Mittlerweile haben Firmen und Organisationen die Möglichkeit, einen Clubhouse-Account zu erstellen. Dadurch betreiben sie ein Personal Branding und nutzen die Plattform für ein gelungenes Influencer Marketing. Denn als Unternehmen die Macht der sozialen Netzwerke erkannten, kreierten sie aussagekräftige und nützliche Unternehmensprofile. Mithilfe eines Clubhouse Marketings bauen Betriebe ihr Image aus, schärfen ihre Markenwahrnehmung und eröffnen Diskussionsrunden zu auserwählten Fachgebietsthemen. Der Vorteil beim Influencer-Marketing liegt in der Chance, Gespräche zwischen Influencern und Followern zu organisieren. Zwar bieten soziale Netzwerke ähnliche Gespräche an, aber diese laufen eher in Form eines Chats ab.

Die audiobasierte Clubhouse-Community ist den anderen Netzwerken nun einen Schritt voraus.

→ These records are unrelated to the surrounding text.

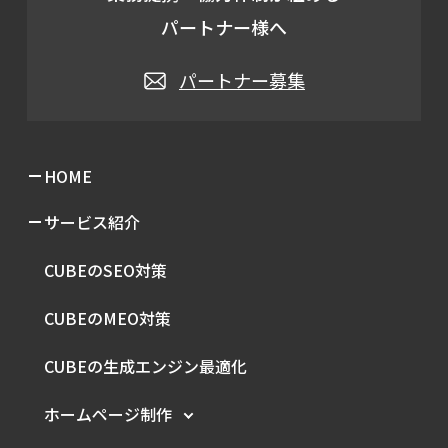
パートナー様へ
パートナー募集
HOME
サービス紹介
CUBEのSEO対策
CUBEのMEO対策
CUBEの生成エンジン最適化
ホームページ制作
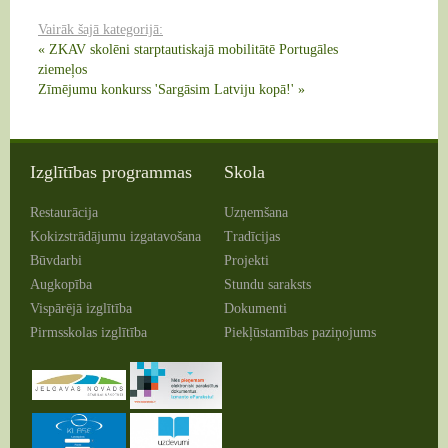
Vairāk šajā kategorijā:
« ZKAV skolēni starptautiskajā mobilitātē Portugāles
ziemeļos
Zīmējumu konkurss 'Sargāsim Latviju kopā!' »
Izglītības programmas
Skola
Restaurācija
Uzņemšana
Kokizstrādājumu izgatavošana
Tradīcijas
Būvdarbi
Projekti
Augkopība
Stundu saraksts
Vispārējā izglītība
Dokumenti
Pirmsskolas izglītība
Piekļūstamības paziņojums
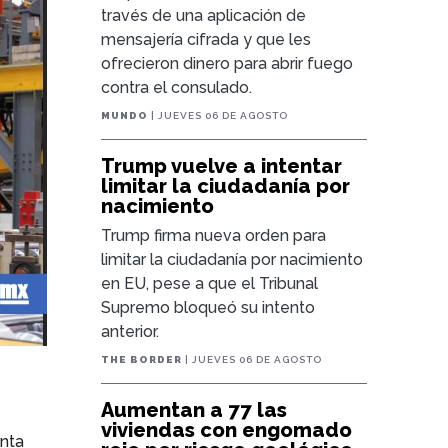
través de una aplicación de
mensajería cifrada y que les
ofrecieron dinero para abrir fuego
contra el consulado.
MUNDO
| JUEVES 06 DE AGOSTO
Trump vuelve a intentar
limitar la ciudadanía por
nacimiento
Trump firma nueva orden para
limitar la ciudadanía por nacimiento
en EU, pese a que el Tribunal
Supremo bloqueó su intento
anterior.
THE BORDER
| JUEVES 06 DE AGOSTO
Aumentan a 77 las
viviendas con engomado
enta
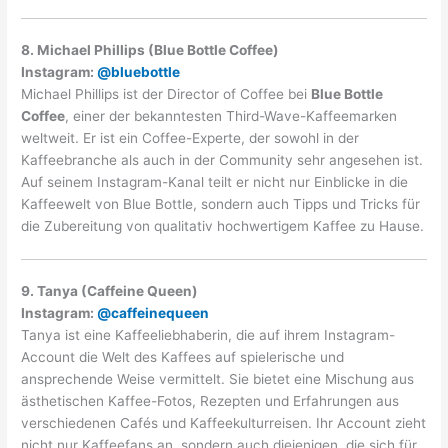
8. Michael Phillips (Blue Bottle Coffee)
Instagram:
@bluebottle
Michael Phillips ist der Director of Coffee bei
Blue Bottle
Coffee
, einer der bekanntesten Third-Wave-Kaffeemarken
weltweit. Er ist ein Coffee-Experte, der sowohl in der
Kaffeebranche als auch in der Community sehr angesehen ist.
Auf seinem Instagram-Kanal teilt er nicht nur Einblicke in die
Kaffeewelt von Blue Bottle, sondern auch Tipps und Tricks für
die Zubereitung von qualitativ hochwertigem Kaffee zu Hause.
9. Tanya (Caffeine Queen)
Instagram:
@caffeinequeen
Tanya ist eine Kaffeeliebhaberin, die auf ihrem Instagram-
Account die Welt des Kaffees auf spielerische und
ansprechende Weise vermittelt. Sie bietet eine Mischung aus
ästhetischen Kaffee-Fotos, Rezepten und Erfahrungen aus
verschiedenen Cafés und Kaffeekulturreisen. Ihr Account zieht
nicht nur Kaffeefans an, sondern auch diejenigen, die sich für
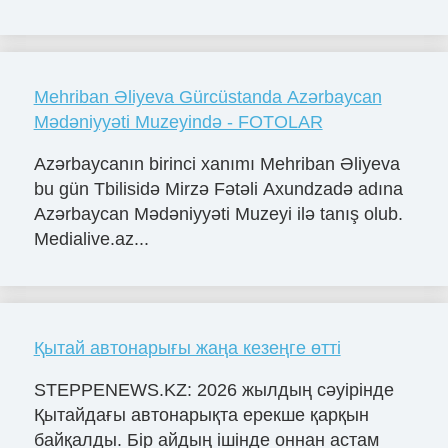
Mehriban Əliyeva Gürcüstanda Azərbaycan
Mədəniyyəti Muzeyində - FOTOLAR
Azərbaycanın birinci xanımı Mehriban Əliyeva
bu gün Tbilisidə Mirzə Fətəli Axundzadə adına
Azərbaycan Mədəniyyəti Muzeyi ilə tanış olub.
Medialive.az...
Қытай автонарығы жаңа кезеңге өтті
STEPPENEWS.KZ: 2026 жылдың сәуірінде
Қытайдағы автонарықта ерекше қарқын
байқалды. Бір айдың ішінде оннан астам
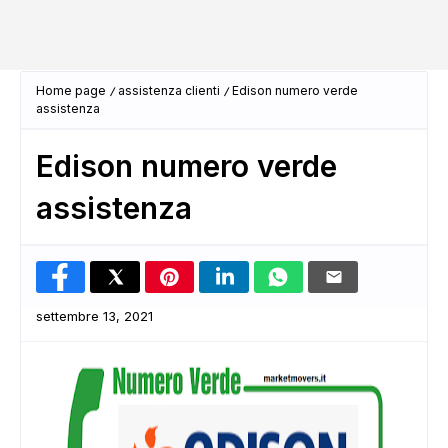
Home page
assistenza clienti
Edison numero verde
assistenza
Edison numero verde
assistenza
settembre 13, 2021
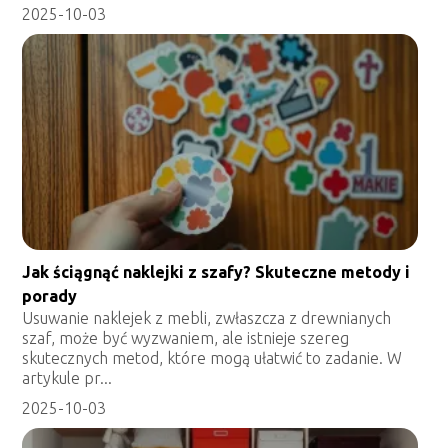
2025-10-03
Jak ściągnąć naklejki z szafy? Skuteczne metody i
porady
Usuwanie naklejek z mebli, zwłaszcza z drewnianych
szaf, może być wyzwaniem, ale istnieje szereg
skutecznych metod, które mogą ułatwić to zadanie. W
artykule pr...
2025-10-03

Unternehmen, die diese Entwicklung von Beginn an unterstützen, profitieren in vielerlei Hinsicht von einer Teilnahme. Ausserdem tragen sie eine wichtige Botschaft an ihre Kunden heran: Wir akzeptieren moderne Kommunikationsmittel. Wir sehen in unseren Kunden nicht nur ein Mittel zur Gewinnmaximierung, sondern Menschen mit Bedürfnissen. Wir arbeiten daran, unseren Kunden, den Alltag zu erleichtern. OneLine sieht ein immenses Potenzial im Clubhouse Marketing.